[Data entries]
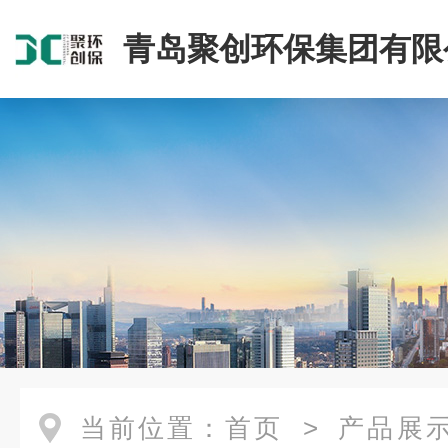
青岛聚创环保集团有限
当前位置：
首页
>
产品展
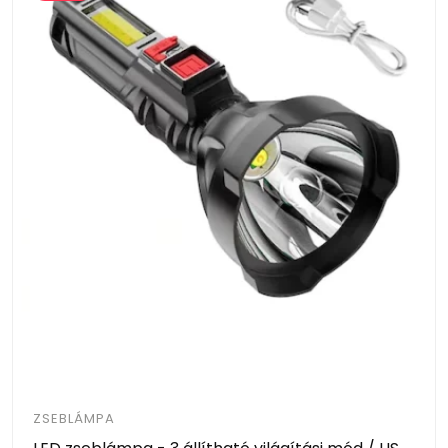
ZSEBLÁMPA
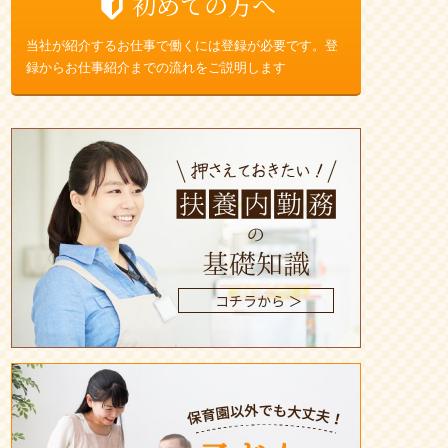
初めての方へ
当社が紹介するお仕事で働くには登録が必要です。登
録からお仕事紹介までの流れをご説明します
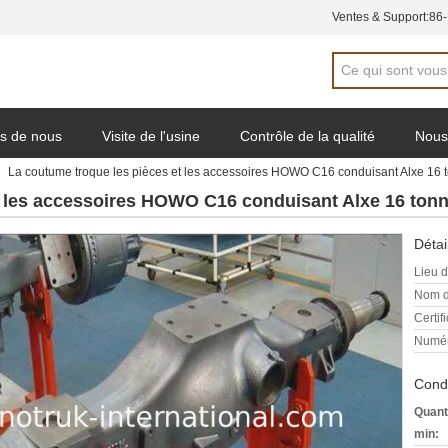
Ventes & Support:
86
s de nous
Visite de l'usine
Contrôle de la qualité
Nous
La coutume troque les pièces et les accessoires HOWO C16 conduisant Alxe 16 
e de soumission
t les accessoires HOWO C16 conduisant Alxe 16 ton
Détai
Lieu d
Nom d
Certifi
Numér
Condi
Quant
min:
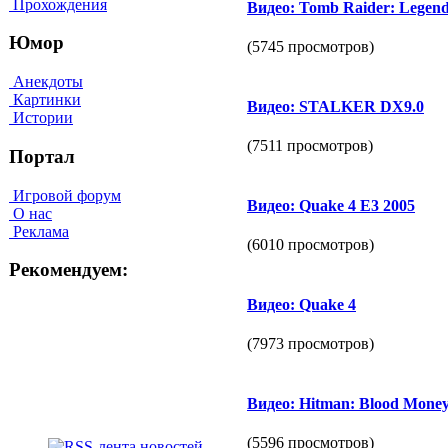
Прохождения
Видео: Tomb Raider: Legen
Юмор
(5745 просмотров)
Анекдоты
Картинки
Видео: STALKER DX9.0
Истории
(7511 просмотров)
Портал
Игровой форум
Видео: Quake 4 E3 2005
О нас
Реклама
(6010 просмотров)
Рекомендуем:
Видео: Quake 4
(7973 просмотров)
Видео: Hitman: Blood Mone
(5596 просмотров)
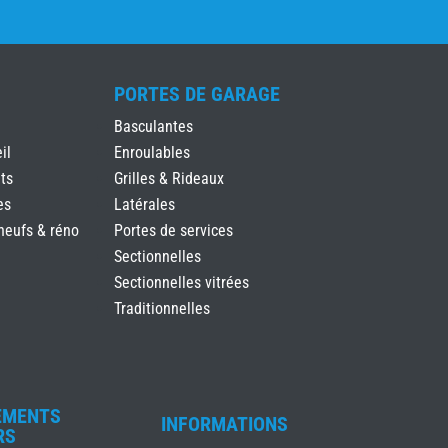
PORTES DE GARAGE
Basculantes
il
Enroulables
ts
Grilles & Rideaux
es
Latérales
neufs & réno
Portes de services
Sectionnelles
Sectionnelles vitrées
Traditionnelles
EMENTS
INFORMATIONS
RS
* * *
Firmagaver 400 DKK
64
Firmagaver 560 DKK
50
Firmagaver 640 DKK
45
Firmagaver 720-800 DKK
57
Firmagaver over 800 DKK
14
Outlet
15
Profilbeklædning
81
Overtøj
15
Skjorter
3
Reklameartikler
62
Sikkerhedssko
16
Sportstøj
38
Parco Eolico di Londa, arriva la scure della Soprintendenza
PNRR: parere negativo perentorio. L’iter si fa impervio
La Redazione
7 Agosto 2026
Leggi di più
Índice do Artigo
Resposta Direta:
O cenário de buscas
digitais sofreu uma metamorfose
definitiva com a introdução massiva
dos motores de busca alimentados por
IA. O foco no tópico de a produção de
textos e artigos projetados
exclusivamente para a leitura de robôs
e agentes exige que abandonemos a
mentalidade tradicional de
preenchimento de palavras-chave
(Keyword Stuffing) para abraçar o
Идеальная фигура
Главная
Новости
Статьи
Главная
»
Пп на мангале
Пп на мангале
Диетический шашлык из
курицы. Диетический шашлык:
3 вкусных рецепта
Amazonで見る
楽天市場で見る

What this task involves — Based on the records above, count the lines in which "Firmagaver" occurs and provide only the number.

Exercise answer — 5